Cerpen #231; “Maafkan Kami”

Solo, tahun 2121. Anak Kali Bengawan Solo.

Cahyo dan Wawa sedang berlibur di rumah kakek. Hari ini mereka berdua senang sekali untuk mengajak kakek mereka untuk memancing ikan sapu-sapu yang kini adalah spesies ikan terakhir yang dapat bertahan hidup di sungai tersebut.

“Kek, saya dapat satu ikan sapu-sapu lagi.”, cengir Cahyo kepada kakek.

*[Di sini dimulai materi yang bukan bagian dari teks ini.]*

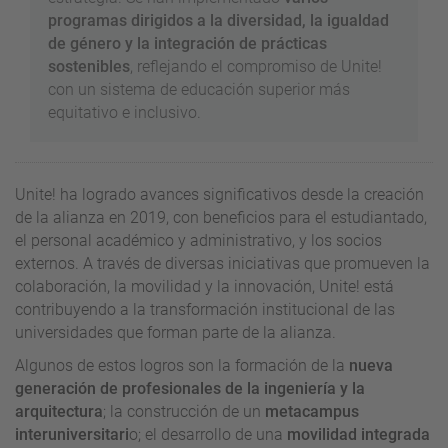
programas dirigidos a la diversidad, la igualdad
de género y la integración de prácticas
sostenibles
, reflejando el compromiso de Unite!
con un sistema de educación superior más
equitativo e inclusivo.
Unite! ha logrado avances significativos desde la creación
de la alianza en 2019, con beneficios para el estudiantado,
el personal académico y administrativo, y los socios
externos. A través de diversas iniciativas que promueven la
colaboración, la movilidad y la innovación, Unite! está
contribuyendo a la transformación institucional de las
universidades que forman parte de la alianza.
Algunos de estos logros son la formación de la
nueva
generación de profesionales de la ingeniería y la
arquitectura
; la construcción de un
metacampus
interuniversitari
o; el desarrollo de una
movilidad integrada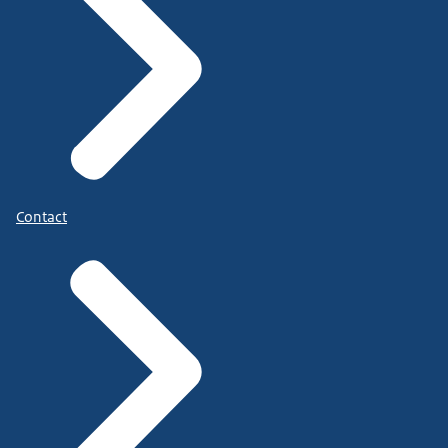
Contact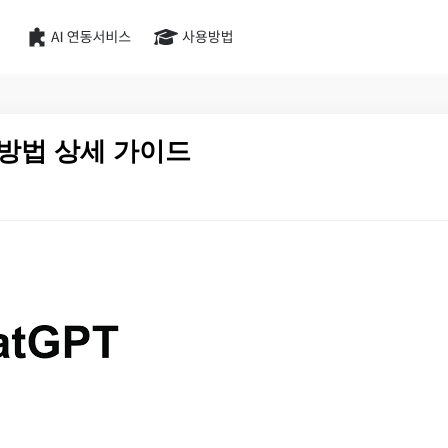
용 방법 상세 가이드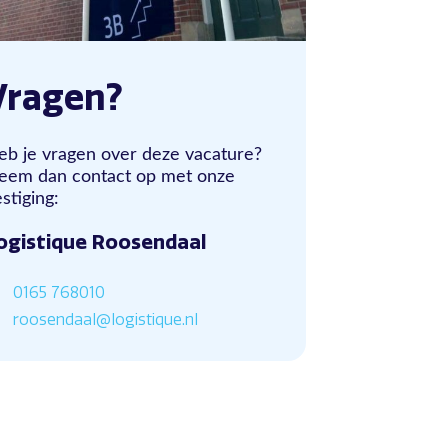
Vragen?
eb je vragen over deze vacature?
eem dan contact op met onze
stiging:
ogistique Roosendaal
0165 768010
roosendaal@logistique.nl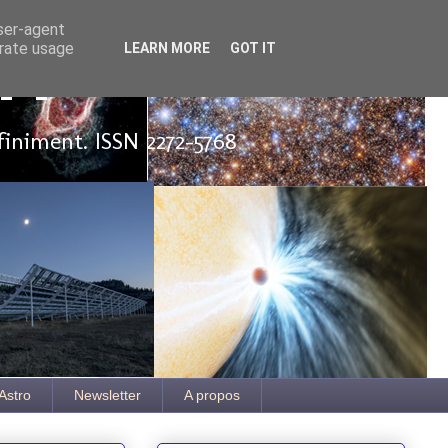
user-agent
erate usage
LEARN MORE
GOT IT
ut
finiment. ISSN 2272-5768
Astro
Newsletter
A propos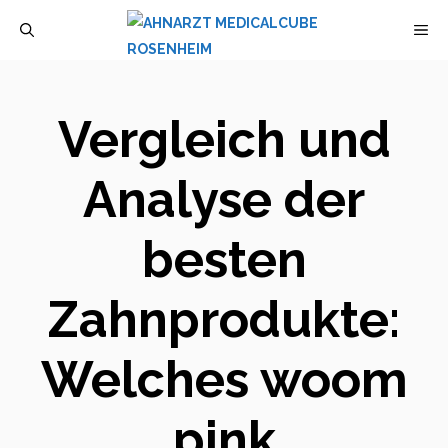
Zum
M
Inhalt
springen
Vergleich und
Analyse der
besten
Zahnprodukte:
Welches woom
pink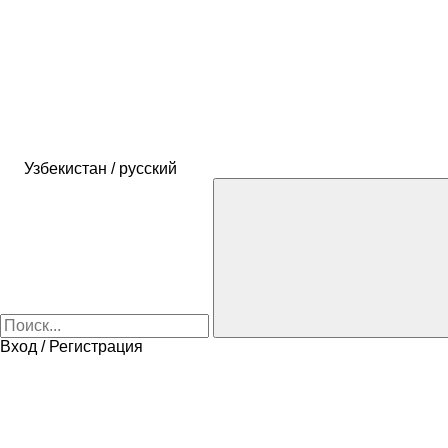
Узбекистан / русский
Вход / Регистрация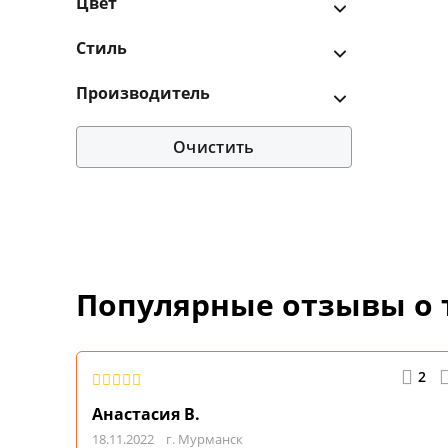
Цвет
Стиль
Производитель
Очистить
Популярные отзывы о 
2
Анастасия В.
18.11.2022
г. Мурманск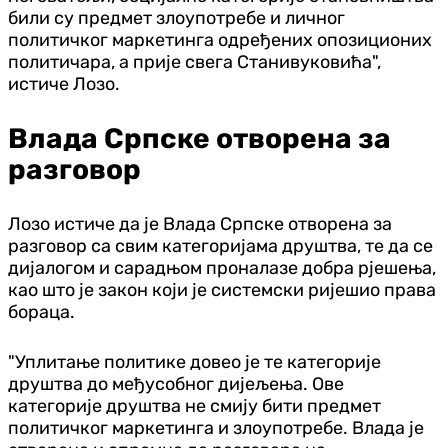
били су предмет злоупотребе и личног
политичког маркетинга одређених опозиционих
политичара, а прије свега Станивуковића",
истиче Лозо.
Влада Српске отворена за
разговор
Лозо истиче да је Влада Српске отворена за
разговор са свим категоријама друштва, те да се
дијалогом и сарадњом проналазе добра рјешења,
као што је закон који је системски ријешио права
бораца.
"Уплитање политике довео је те категорије
друштва до међусобног дијељења. Ове
категорије друштва не смију бити предмет
политичког маркетинга и злоупотребе. Влада је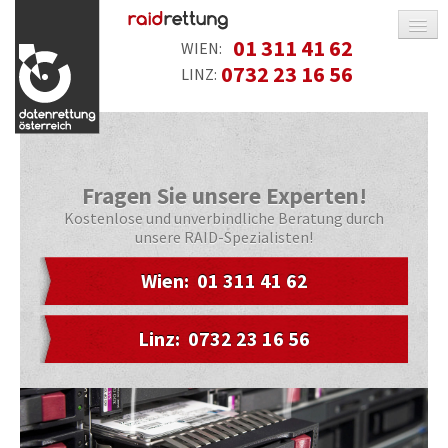
01 311 41 62
WIEN:
0732 23 16 56
LINZ:
RAID RETTUNG
RAID 0
RAID 1
Fragen Sie unsere Experten!
RAID 5
Kostenlose und unverbindliche Beratung durch
unsere RAID-Spezialisten!
RAID 6
RAID 10
Wien:
01 311 41 62
KOSTEN
Linz:
0732 23 16 56
SERVICE
REFERENZEN
INFO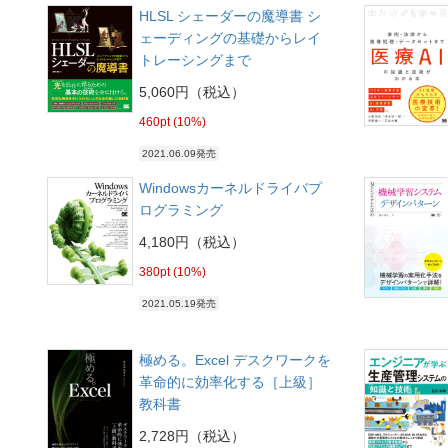
HLSL シェーダーの魔導書 シ
ェーディングの基礎からレイ
トレーシングまで
5,060円（税込）
460pt (10%)
2021.06.09発売
Windowsカーネルドライバプ
ログラミング
4,180円（税込）
380pt (10%)
2021.05.19発売
極める。Excel デスクワークを
革命的に効率化する［上級］
教科書
2,728円（税込）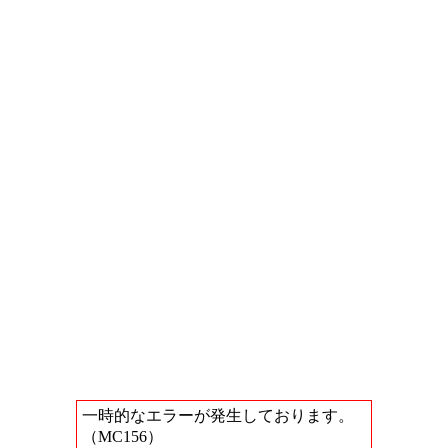
一時的なエラーが発生しております。
（MC156）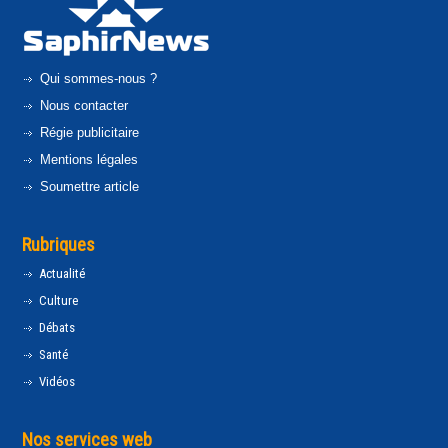
Qui sommes-nous ?
Nous contacter
Régie publicitaire
Mentions légales
Soumettre article
Rubriques
Actualité
Culture
Débats
Santé
Vidéos
Nos services web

“Wah, kakak hebat. Habis ini kita buat sapu-sapu bakar ya, kek.”, Wawa terkagum melihat kakaknya mendapatkan ikan sapu-sapu. Ia baru kali ini melihat ikan semacam itu. Selama ini Wawa enggan untuk ikut memancing sebab tidak tahan akan bau sungai bengawan itu. Namun, Cahyo, kakaknya, menyuapnya dengan membelikan minuman boba setelah memancing. Minuman tradisional yang sudah berusia seratus tahunan itu.

Mboten pareng, Wa. Tidak baik.”, kakeknya tersenyum lembut kepadanya.

“Kenapa kek? Kata Ayah, orang-orang dahulu suka memancing di kali, membakarnya dengan tusuk bambu kemudian di makan dengan..”, perkataannya terhenti dan terlihat mengingat-ingat.

“Nasi.”, Cahyo sembari melemparkan jorannya lagi.

“Iya itu, kek.”

“Iya benar. Jaman ayahnya kakek dulu memang masih ada orang-orang yang cari makan di kali ini. Sungainya coklat, tidak sehitam seperti sekarang. Kata ayahnya kakek, ada ikan yang punya kumis, namanya lele. Ada lagi sepat yang punya tahi lalat dan ikan cethol yang besarnya cuman se-kuku kakek.”, Kakek sembari menunjukkan kuku telunjuknya.

“Kok, lucu banget kek. Memang ikan yang lain pada kemana kek?”, pipi tembemnya ditopang dengan telunjuk mungilnya. Ia memang masih menginjak sekolah dasar. Namun pendidikan pada waktu ini sudah mengajarkan para siswa untuk berpikir kritis. Bukan belajar baca tulis saja.

“Sudah punah pada jaman ayahnya kakek dulu. Begitu juga dengan beras yang kata orang-orang adalah produk sebelum nasi.” Kakek tersenyum mengamati cucunya yang haus akan rasa ingin tahu.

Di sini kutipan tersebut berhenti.